The U.S. Drones in Syria: Fight Terror With Terror?

Living Under the Killing Machine

Brandy Anderson

The United States cannot use drones in Syria and claim to be proponents of a Just War because the use of indiscriminatory drones that kill nonmilitary targets is anything but ‘just’.  John Rawls claims that “the aim of a just war waged by a decent democratic society is a just and lasting peace between peoples, especially with its present enemy” (Ethics 635). Peaceful feelings towards the US are not going to be evoked from civilians who are constantly under threat, living their lives with a menacing US drone hovering in the air.

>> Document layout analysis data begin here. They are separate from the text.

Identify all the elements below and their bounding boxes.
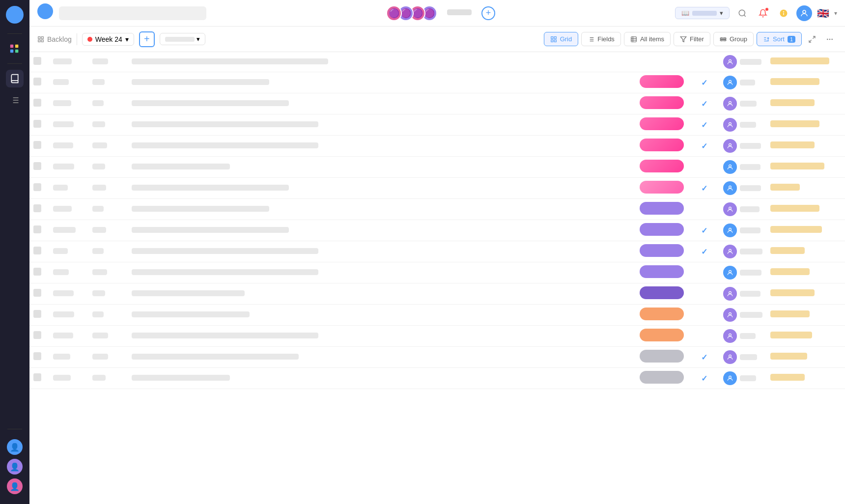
tag-pill[interactable] xyxy=(770,141,815,148)
tag-pill[interactable] xyxy=(770,120,819,127)
row-avatar[interactable] xyxy=(723,118,737,132)
tag-pill[interactable] xyxy=(770,374,805,381)
notifications-button[interactable] xyxy=(755,5,771,21)
col2-value xyxy=(92,206,104,212)
tag-pill[interactable] xyxy=(770,184,800,191)
row-checkbox[interactable] xyxy=(33,331,41,339)
row-checkbox[interactable] xyxy=(33,57,41,65)
row-checkbox[interactable] xyxy=(33,183,41,191)
more-options-button[interactable] xyxy=(822,32,837,47)
tag-pill[interactable] xyxy=(770,310,810,317)
info-button[interactable] xyxy=(776,5,791,21)
status-pill[interactable] xyxy=(640,308,684,320)
row-avatar[interactable] xyxy=(723,329,737,343)
status-pill[interactable] xyxy=(640,286,684,299)
sidebar-avatar-3[interactable]: 👤 xyxy=(7,478,23,494)
status-pill[interactable] xyxy=(640,329,684,341)
topbar-add-button[interactable]: + xyxy=(481,6,495,20)
tag-pill[interactable] xyxy=(770,247,805,254)
toolbar-add-button[interactable]: + xyxy=(139,31,155,47)
tag-pill[interactable] xyxy=(770,353,807,360)
row-avatar[interactable] xyxy=(723,371,737,385)
filter-button[interactable]: Filter xyxy=(674,32,710,46)
main-text xyxy=(132,79,269,85)
toolbar-right-actions: Grid Fields All items Filter Group Sort xyxy=(544,32,837,47)
row-checkbox[interactable] xyxy=(33,247,41,254)
row-avatar[interactable] xyxy=(723,224,737,237)
row-avatar[interactable] xyxy=(723,287,737,301)
expand-button[interactable] xyxy=(805,32,819,47)
row-checkbox[interactable] xyxy=(33,204,41,212)
col2-value xyxy=(92,58,108,64)
filter-label: Filter xyxy=(690,35,704,43)
status-pill[interactable] xyxy=(640,371,684,384)
flag-dropdown[interactable]: ▾ xyxy=(834,10,837,17)
tag-pill[interactable] xyxy=(770,78,819,85)
tag-pill[interactable] xyxy=(770,268,810,275)
tag-pill[interactable] xyxy=(770,332,812,338)
table-row: ✓ xyxy=(29,93,845,114)
row-checkbox[interactable] xyxy=(33,310,41,318)
sidebar-avatar-2[interactable]: 👤 xyxy=(7,459,23,475)
tag-pill[interactable] xyxy=(770,99,815,106)
row-checkbox[interactable] xyxy=(33,268,41,276)
status-pill[interactable] xyxy=(640,160,684,172)
backlog-label[interactable]: Backlog xyxy=(37,35,72,43)
all-items-button[interactable]: All items xyxy=(624,32,671,46)
row-checkbox[interactable] xyxy=(33,120,41,128)
sort-button[interactable]: Sort 1 xyxy=(757,32,802,46)
status-pill[interactable] xyxy=(640,96,684,109)
row-avatar[interactable] xyxy=(723,308,737,322)
row-checkbox[interactable] xyxy=(33,141,41,149)
toolbar-dropdown[interactable]: ▾ xyxy=(160,33,205,45)
topbar-user-avatar[interactable] xyxy=(796,5,812,21)
sidebar-item-list[interactable] xyxy=(6,91,24,109)
topbar-book-button[interactable]: 📖 ▾ xyxy=(675,7,730,19)
topbar-avatar-1[interactable]: 🟣 xyxy=(386,5,402,21)
tag-pill[interactable] xyxy=(770,163,824,169)
topbar-search-input[interactable] xyxy=(59,6,206,20)
col1-value xyxy=(53,248,68,254)
status-pill[interactable] xyxy=(640,202,684,215)
tag-pill[interactable] xyxy=(770,57,829,64)
row-avatar[interactable] xyxy=(723,97,737,111)
row-checkbox[interactable] xyxy=(33,289,41,297)
status-pill[interactable] xyxy=(640,139,684,151)
status-pill[interactable] xyxy=(640,350,684,363)
sidebar-item-book[interactable] xyxy=(6,70,24,87)
sidebar-avatar-1[interactable]: 👤 xyxy=(7,439,23,455)
row-avatar[interactable] xyxy=(723,350,737,364)
row-avatar[interactable] xyxy=(723,160,737,174)
row-checkbox[interactable] xyxy=(33,373,41,381)
tag-pill[interactable] xyxy=(770,205,819,212)
grid-view-button[interactable]: Grid xyxy=(544,32,579,46)
status-pill[interactable] xyxy=(640,265,684,278)
status-pill[interactable] xyxy=(640,75,684,88)
row-checkbox[interactable] xyxy=(33,225,41,233)
group-button[interactable]: Group xyxy=(713,32,754,46)
fields-button[interactable]: Fields xyxy=(581,32,621,46)
week-chevron-icon: ▾ xyxy=(125,35,129,43)
row-avatar[interactable] xyxy=(723,245,737,258)
row-avatar[interactable] xyxy=(723,139,737,153)
row-avatar[interactable] xyxy=(723,202,737,216)
row-checkbox[interactable] xyxy=(33,162,41,170)
row-checkbox[interactable] xyxy=(33,78,41,85)
status-pill[interactable] xyxy=(640,181,684,194)
sidebar-divider xyxy=(7,33,22,34)
week-selector[interactable]: Week 24 ▾ xyxy=(82,33,134,46)
row-avatar[interactable] xyxy=(723,76,737,89)
status-pill[interactable] xyxy=(640,244,684,257)
row-avatar[interactable] xyxy=(723,181,737,195)
language-flag[interactable]: 🇬🇧 xyxy=(817,7,829,19)
sidebar-logo[interactable] xyxy=(6,6,24,24)
row-avatar[interactable] xyxy=(723,55,737,69)
tag-pill[interactable] xyxy=(770,226,822,233)
row-checkbox[interactable] xyxy=(33,352,41,360)
status-pill[interactable] xyxy=(640,117,684,130)
tag-pill[interactable] xyxy=(770,289,815,296)
search-button[interactable] xyxy=(734,5,750,21)
row-checkbox[interactable] xyxy=(33,99,41,107)
row-avatar[interactable] xyxy=(723,266,737,280)
status-pill[interactable] xyxy=(640,223,684,236)
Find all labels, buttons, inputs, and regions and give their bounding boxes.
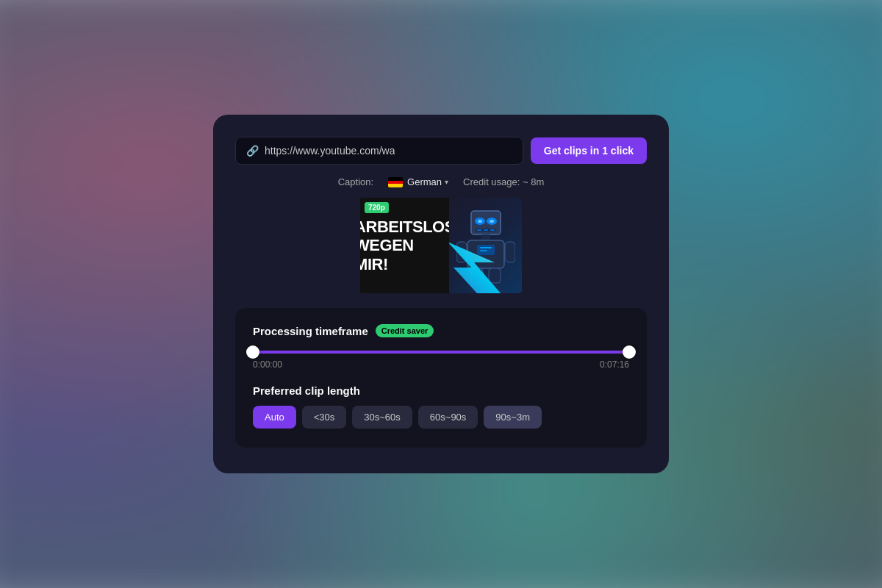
thumbnail-robot-side: [449, 198, 522, 293]
thumbnail-headline: ARBEITSLOS WEGEN MIR!: [360, 218, 455, 273]
credit-saver-badge: Credit saver: [376, 324, 434, 337]
credit-value: ~ 8m: [523, 176, 544, 187]
credit-usage-display: Credit usage: ~ 8m: [463, 176, 544, 187]
caption-row: Caption: German ▾ Credit usage: ~ 8m: [235, 176, 647, 187]
slider-knob-end[interactable]: [623, 345, 636, 359]
credit-label: Credit usage:: [463, 176, 520, 187]
slider-knob-start[interactable]: [246, 345, 259, 359]
link-icon: 🔗: [246, 145, 259, 157]
processing-card: Processing timeframe Credit saver 0:00:0…: [235, 308, 647, 448]
clip-length-title: Preferred clip length: [253, 384, 629, 397]
svg-rect-12: [480, 247, 492, 248]
svg-rect-8: [490, 229, 495, 231]
clip-btn-90s-3m[interactable]: 90s~3m: [484, 406, 542, 429]
get-clips-button[interactable]: Get clips in 1 click: [531, 137, 647, 164]
clip-length-buttons: Auto <30s 30s~60s 60s~90s 90s~3m: [253, 406, 629, 429]
caption-label: Caption:: [338, 176, 373, 187]
url-row: 🔗 https://www.youtube.com/wa Get clips i…: [235, 137, 647, 165]
svg-rect-15: [505, 242, 515, 262]
language-name: German: [407, 176, 442, 187]
headline-line3: MIR!: [360, 255, 388, 273]
slider-end-time: 0:07:16: [600, 359, 629, 370]
svg-rect-17: [489, 268, 501, 283]
clip-btn-60-90s[interactable]: 60s~90s: [418, 406, 478, 429]
svg-rect-13: [480, 250, 487, 251]
svg-rect-9: [481, 234, 490, 240]
main-card: 🔗 https://www.youtube.com/wa Get clips i…: [213, 115, 669, 473]
chevron-down-icon: ▾: [445, 178, 448, 186]
clip-btn-auto[interactable]: Auto: [253, 406, 296, 429]
url-input-wrapper[interactable]: 🔗 https://www.youtube.com/wa: [235, 137, 523, 165]
timeframe-slider-container: 0:00:00 0:07:16: [253, 351, 629, 370]
slider-track[interactable]: [253, 351, 629, 354]
svg-point-4: [490, 220, 494, 223]
svg-point-3: [478, 220, 482, 223]
slider-start-time: 0:00:00: [253, 359, 282, 370]
caption-language-selector[interactable]: German ▾: [388, 176, 448, 187]
svg-rect-7: [484, 229, 488, 231]
processing-title: Processing timeframe: [253, 325, 368, 337]
headline-line2: WEGEN: [360, 236, 414, 254]
clip-btn-30-60s[interactable]: 30s~60s: [352, 406, 412, 429]
slider-times: 0:00:00 0:07:16: [253, 359, 629, 370]
clip-length-section: Preferred clip length Auto <30s 30s~60s …: [253, 384, 629, 429]
url-display: https://www.youtube.com/wa: [265, 145, 395, 157]
headline-line1: ARBEITSLOS: [360, 218, 455, 236]
flag-de-icon: [388, 177, 403, 187]
processing-header: Processing timeframe Credit saver: [253, 324, 629, 337]
quality-badge: 720p: [365, 202, 389, 213]
clip-btn-30s[interactable]: <30s: [302, 406, 347, 429]
svg-rect-6: [477, 229, 481, 231]
video-thumbnail: 720p ARBEITSLOS WEGEN MIR!: [360, 198, 522, 293]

The constant presence of US drones “terrorizes men, women, and children, giving rise to anxiety and psychological trauma among civilian communities” (“livingunderdrones.org”). Inducing this state of terror and fear will not help Syrians. Instead, this heightened fear will incite further violence and give would-be insurgents a new cause to rally against. Michael Walzer notes that terrorism’s “purpose is to destroy the morale of a nation or a class, to undercut its solidarity; its method is the random murder of innocent people” (Ethics 644). The modern US is supposedly forever “in a war against terror” (qtd President Bush), so how can the US justify conducting their own terrorist acts against others?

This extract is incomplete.